Electrical power equipment designed to prevent overloaded circuitry failed in New York this summer, leading to a five-hour blackout in parts of the city on July 13, pushing Mount Sinai Hospital West into disaster-response mode.
Mount Sinai executives acted quickly, switching to alternative power coming from its several diesel-powered generators, which allowed the facility to keep its clinical areas operational as well as other vital departments such as the pharmacy, laboratories and certain elevators, said Don Boyce, vice president of emergency management for parent Mount Sinai Health System.
As a result, there was no major disruption in any of Mount Sinai West’s care delivery service lines.
While power outages are less alarming than weather-related disasters that often lead to a loss of power, they still require extensive and ongoing planning and oversight, something that hospital and system executives are learning after recent outages in other places such as Hawaii, New Jersey and suburban Seattle.
The outage near Seattle hit Valley Medical Center in Renton, Wash., hard enough that fire crews on June 26 were forced to move patients stranded on upper floors to the ground floor, while some were stranded in elevators. Valley Medical declined to comment.
In New York, though the blackout was handled with relative ease by providers and staff at Mount Sinai West on Manhattan’s West Side, the event still offered lessons for the disaster management team at the hospital and its parent. One thing learned through the experience: It’s not just medications requiring cool temperatures that are at risk of spoilage.
“We were monitoring the temperature in the refrigeration, but we were also monitoring the heat and humidity in the areas that had shelf-stable medications, because some of those medications have a threshold for heat as well,” Boyce said. “As good as we can prepare there are always opportunities for us to get better.”
That kind of strategy is what experts say is appropriate but getting harder to maintain as hospital care delves deeper into technology and the size of hospitals and systems grows.
Beth Israel Lahey Health in Boston takes an all-hazards approach to power outages, giving a lot of attention to making each hospital resilient to emergencies and toward reducing the impact of power failures. “Fifteen years ago, we used to hold our breath and hope that nothing happened, but hope is not a strategy,” said Meg Femino, senior director of emergency management at Beth Israel Deaconess Medical Center.

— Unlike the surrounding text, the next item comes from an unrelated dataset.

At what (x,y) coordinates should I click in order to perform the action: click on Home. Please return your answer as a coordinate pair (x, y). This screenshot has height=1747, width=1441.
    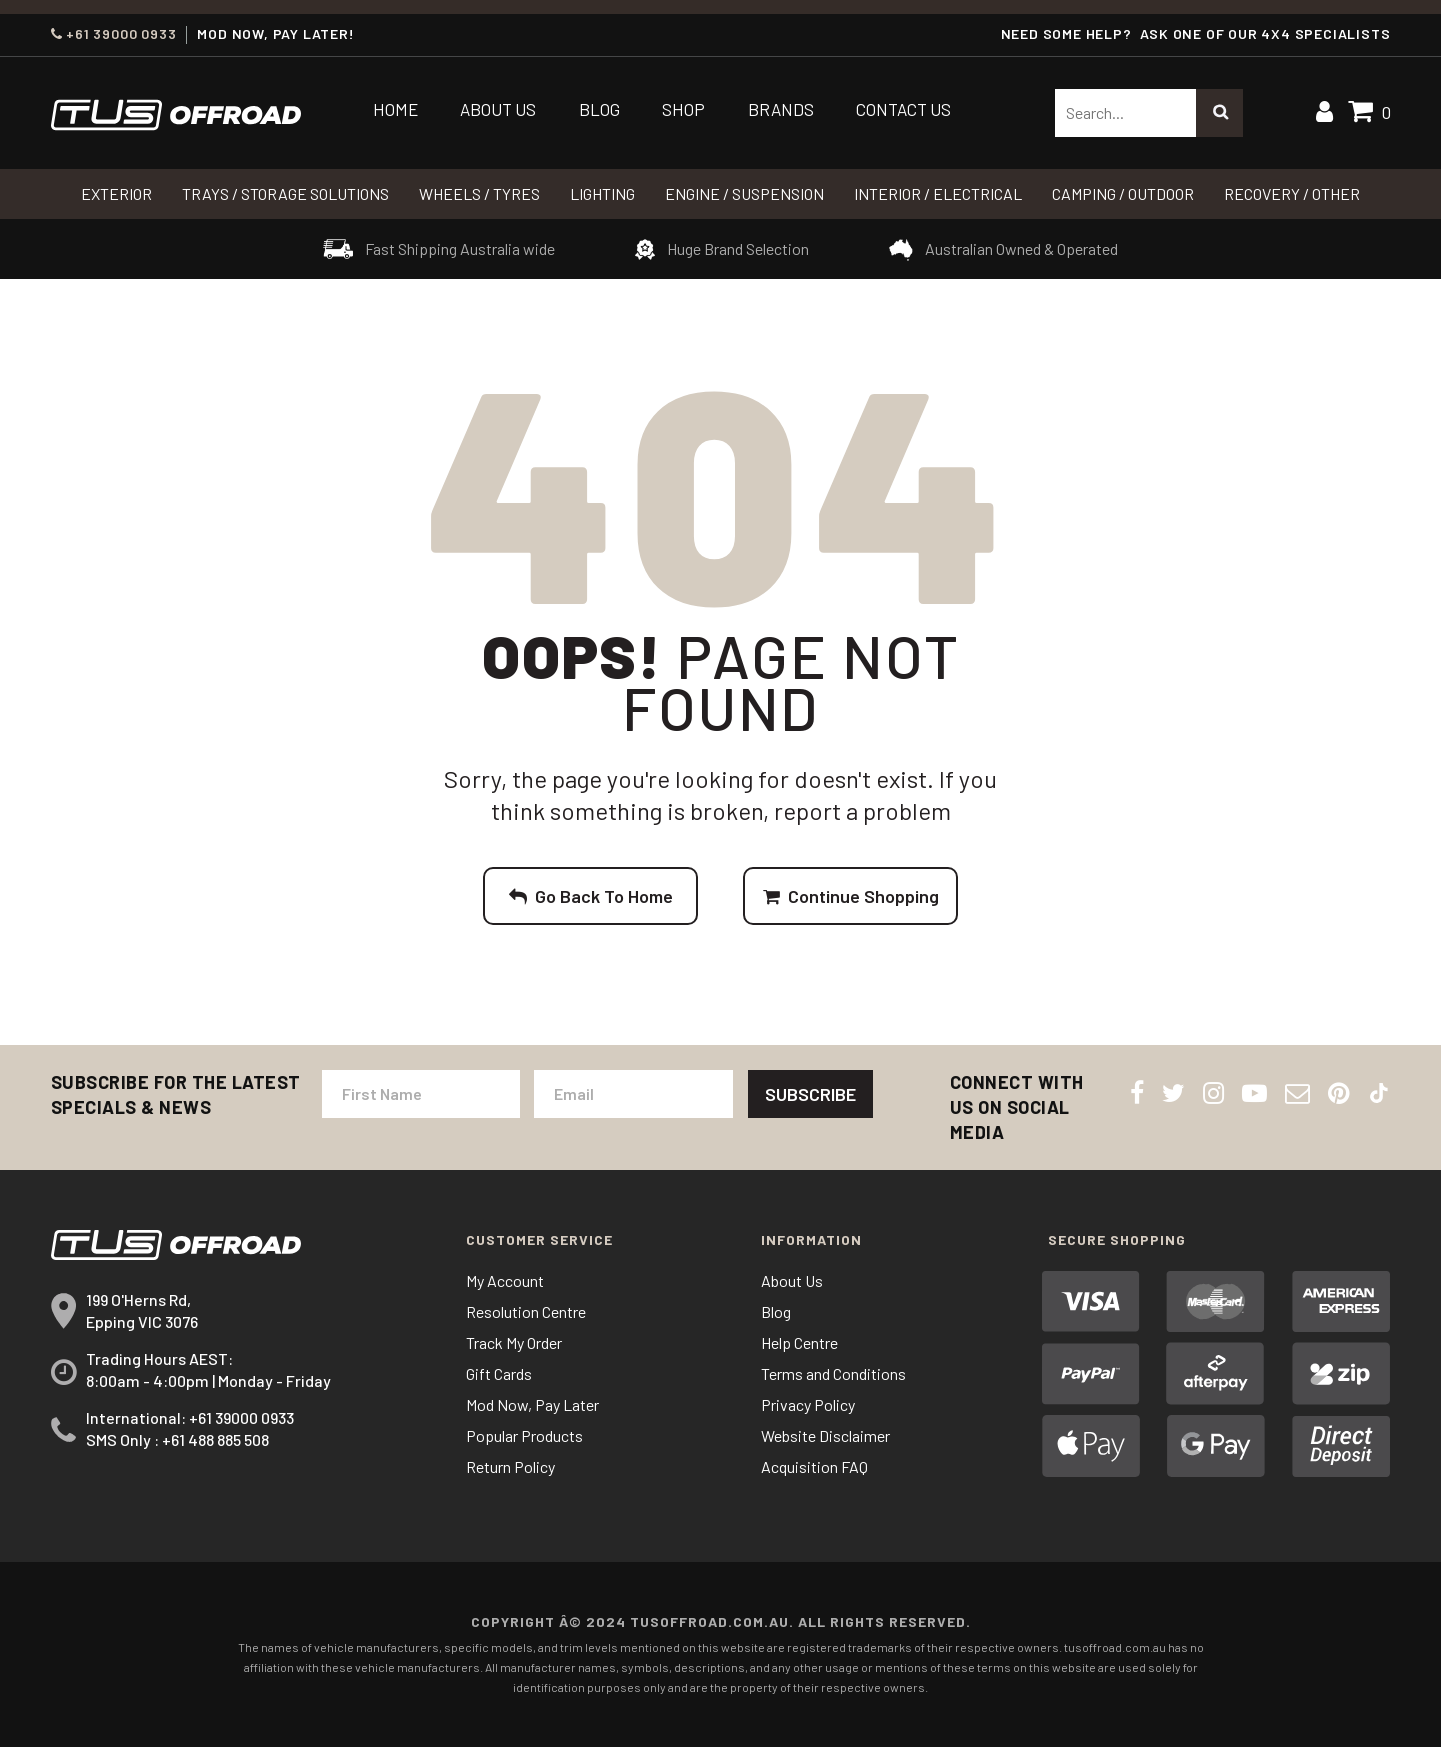     Looking at the image, I should click on (395, 109).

A team led by three project managers runs emergency planning for the system’s five hospitals. Their approach is to create redundancies within emergency power systems by interconnecting the system’s five generators to ensure a hospital maintains power even when its primary or secondary power sources fail. “If I look back 15 years ago, if an emergency generator went out on one of our buildings on the east campus that would cause a complete power failure in that whole building,” Femino said. “Five generators are all interconnected so that if one goes out another one can back-feed these buildings.”
Much of the focus now is on preparing for the likeliest causes of power disruptions, such as extreme weather events like blizzards and hurricanes, along with disasters more indicative of urban areas such as mass transit accidents and building collapses.